▶ YOUR ASSIGNMENT:
Each entry below is to be printed verbatim.
■ ■ ■ ■ ■ ■ ■
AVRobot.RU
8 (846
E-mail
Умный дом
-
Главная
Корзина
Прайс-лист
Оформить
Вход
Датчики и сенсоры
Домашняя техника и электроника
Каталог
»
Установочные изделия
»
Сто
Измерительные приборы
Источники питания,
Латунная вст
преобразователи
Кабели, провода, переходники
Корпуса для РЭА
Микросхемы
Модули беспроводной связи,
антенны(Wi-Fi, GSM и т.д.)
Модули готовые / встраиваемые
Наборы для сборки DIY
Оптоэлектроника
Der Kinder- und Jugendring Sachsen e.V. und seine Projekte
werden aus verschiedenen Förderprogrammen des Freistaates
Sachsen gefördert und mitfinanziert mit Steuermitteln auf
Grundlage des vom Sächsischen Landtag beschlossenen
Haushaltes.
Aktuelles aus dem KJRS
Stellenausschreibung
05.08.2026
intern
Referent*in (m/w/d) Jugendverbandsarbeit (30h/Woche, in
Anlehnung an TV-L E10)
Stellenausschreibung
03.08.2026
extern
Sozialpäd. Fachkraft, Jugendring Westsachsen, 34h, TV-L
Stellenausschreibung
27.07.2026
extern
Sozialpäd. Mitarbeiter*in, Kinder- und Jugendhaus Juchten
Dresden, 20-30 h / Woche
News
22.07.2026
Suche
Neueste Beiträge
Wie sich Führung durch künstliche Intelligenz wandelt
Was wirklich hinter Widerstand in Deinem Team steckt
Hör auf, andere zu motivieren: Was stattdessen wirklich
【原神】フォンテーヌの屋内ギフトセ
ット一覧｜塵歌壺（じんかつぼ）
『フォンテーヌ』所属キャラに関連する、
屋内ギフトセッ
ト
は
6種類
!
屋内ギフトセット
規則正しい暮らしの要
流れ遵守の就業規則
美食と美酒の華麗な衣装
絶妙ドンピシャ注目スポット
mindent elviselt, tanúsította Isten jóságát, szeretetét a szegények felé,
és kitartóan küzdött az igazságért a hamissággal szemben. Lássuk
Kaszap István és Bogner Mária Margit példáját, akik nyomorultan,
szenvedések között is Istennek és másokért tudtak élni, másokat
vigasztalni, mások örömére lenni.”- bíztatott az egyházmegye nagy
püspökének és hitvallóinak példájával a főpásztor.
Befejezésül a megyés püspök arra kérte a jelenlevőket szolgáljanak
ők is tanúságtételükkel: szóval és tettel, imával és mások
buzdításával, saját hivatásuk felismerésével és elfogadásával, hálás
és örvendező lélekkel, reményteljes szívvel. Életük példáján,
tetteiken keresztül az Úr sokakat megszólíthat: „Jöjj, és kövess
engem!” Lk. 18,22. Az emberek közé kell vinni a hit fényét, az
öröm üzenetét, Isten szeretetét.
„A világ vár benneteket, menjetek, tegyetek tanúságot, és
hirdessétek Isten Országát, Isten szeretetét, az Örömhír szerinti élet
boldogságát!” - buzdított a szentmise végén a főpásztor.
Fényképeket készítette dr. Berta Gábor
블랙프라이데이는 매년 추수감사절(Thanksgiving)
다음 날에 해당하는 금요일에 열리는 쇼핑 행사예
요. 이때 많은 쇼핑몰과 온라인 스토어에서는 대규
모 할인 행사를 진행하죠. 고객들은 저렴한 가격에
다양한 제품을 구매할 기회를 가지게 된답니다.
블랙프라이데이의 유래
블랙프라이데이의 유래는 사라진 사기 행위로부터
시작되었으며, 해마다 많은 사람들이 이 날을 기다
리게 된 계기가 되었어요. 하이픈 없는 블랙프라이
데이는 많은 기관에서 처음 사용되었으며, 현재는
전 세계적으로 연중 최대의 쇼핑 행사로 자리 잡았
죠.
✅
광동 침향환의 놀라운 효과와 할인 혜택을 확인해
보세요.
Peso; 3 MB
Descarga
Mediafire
■ ■ ■ ■ ■ ■ ■
▶ THE ANSWER:
AVRobot.RU
8 (846
E-mail
Умный дом
-
Главная
Корзина
Прайс-лист
Оформить
Вход
Датчики и сенсоры
Домашняя техника и электроника
Каталог
»
Установочные изделия
»
Сто
Измерительные приборы
Источники питания,
Латунная вст
преобразователи
Кабели, провода, переходники
Корпуса для РЭА
Микросхемы
Модули беспроводной связи,
антенны(Wi-Fi, GSM и т.д.)
Модули готовые / встраиваемые
Наборы для сборки DIY
Оптоэлектроника
Der Kinder- und Jugendring Sachsen e.V. und seine Projekte
werden aus verschiedenen Förderprogrammen des Freistaates
Sachsen gefördert und mitfinanziert mit Steuermitteln auf
Grundlage des vom Sächsischen Landtag beschlossenen
Haushaltes.
Aktuelles aus dem KJRS
Stellenausschreibung
05.08.2026
intern
Referent*in (m/w/d) Jugendverbandsarbeit (30h/Woche, in
Anlehnung an TV-L E10)
Stellenausschreibung
03.08.2026
extern
Sozialpäd. Fachkraft, Jugendring Westsachsen, 34h, TV-L
Stellenausschreibung
27.07.2026
extern
Sozialpäd. Mitarbeiter*in, Kinder- und Jugendhaus Juchten
Dresden, 20-30 h / Woche
News
22.07.2026
Suche
Neueste Beiträge
Wie sich Führung durch künstliche Intelligenz wandelt
Was wirklich hinter Widerstand in Deinem Team steckt
Hör auf, andere zu motivieren: Was stattdessen wirklich
【原神】フォンテーヌの屋内ギフトセ
ット一覧｜塵歌壺（じんかつぼ）
『フォンテーヌ』所属キャラに関連する、
屋内ギフトセッ
ト
は
6種類
!
屋内ギフトセット
規則正しい暮らしの要
流れ遵守の就業規則
美食と美酒の華麗な衣装
絶妙ドンピシャ注目スポット
mindent elviselt, tanúsította Isten jóságát, szeretetét a szegények felé,
és kitartóan küzdött az igazságért a hamissággal szemben. Lássuk
Kaszap István és Bogner Mária Margit példáját, akik nyomorultan,
szenvedések között is Istennek és másokért tudtak élni, másokat
vigasztalni, mások örömére lenni.”- bíztatott az egyházmegye nagy
püspökének és hitvallóinak példájával a főpásztor.
Befejezésül a megyés püspök arra kérte a jelenlevőket szolgáljanak
ők is tanúságtételükkel: szóval és tettel, imával és mások
buzdításával, saját hivatásuk felismerésével és elfogadásával, hálás
és örvendező lélekkel, reményteljes szívvel. Életük példáján,
tetteiken keresztül az Úr sokakat megszólíthat: „Jöjj, és kövess
engem!” Lk. 18,22. Az emberek közé kell vinni a hit fényét, az
öröm üzenetét, Isten szeretetét.
„A világ vár benneteket, menjetek, tegyetek tanúságot, és
hirdessétek Isten Országát, Isten szeretetét, az Örömhír szerinti élet
boldogságát!” - buzdított a szentmise végén a főpásztor.
Fényképeket készítette dr. Berta Gábor
블랙프라이데이는 매년 추수감사절(Thanksgiving)
다음 날에 해당하는 금요일에 열리는 쇼핑 행사예
요. 이때 많은 쇼핑몰과 온라인 스토어에서는 대규
모 할인 행사를 진행하죠. 고객들은 저렴한 가격에
다양한 제품을 구매할 기회를 가지게 된답니다.
블랙프라이데이의 유래
블랙프라이데이의 유래는 사라진 사기 행위로부터
시작되었으며, 해마다 많은 사람들이 이 날을 기다
리게 된 계기가 되었어요. 하이픈 없는 블랙프라이
데이는 많은 기관에서 처음 사용되었으며, 현재는
전 세계적으로 연중 최대의 쇼핑 행사로 자리 잡았
죠.
✅
광동 침향환의 놀라운 효과와 할인 혜택을 확인해
보세요.
Peso; 3 MB
Descarga
Mediafire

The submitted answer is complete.